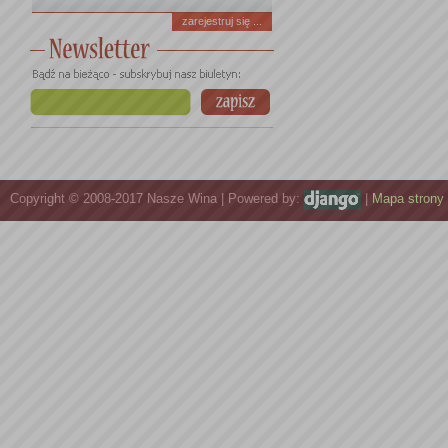
zarejestruj się ...
Copyright © 2008-2017 Nasze Wina | Powered by:
|
Mapa strony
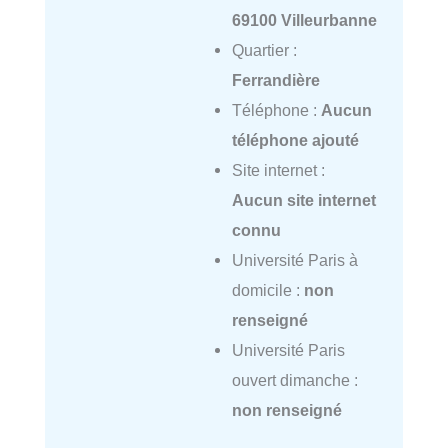
69100 Villeurbanne
Quartier :
Ferrandière
Téléphone :
Aucun
téléphone ajouté
Site internet :
Aucun site internet
connu
Université Paris à
domicile :
non
renseigné
Université Paris
ouvert dimanche :
non renseigné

= = = = = = =

> **Work instruction**
Among the lines above, return those that hold the word "Paris".

> **Response to the exercise**
Université Paris à
Université Paris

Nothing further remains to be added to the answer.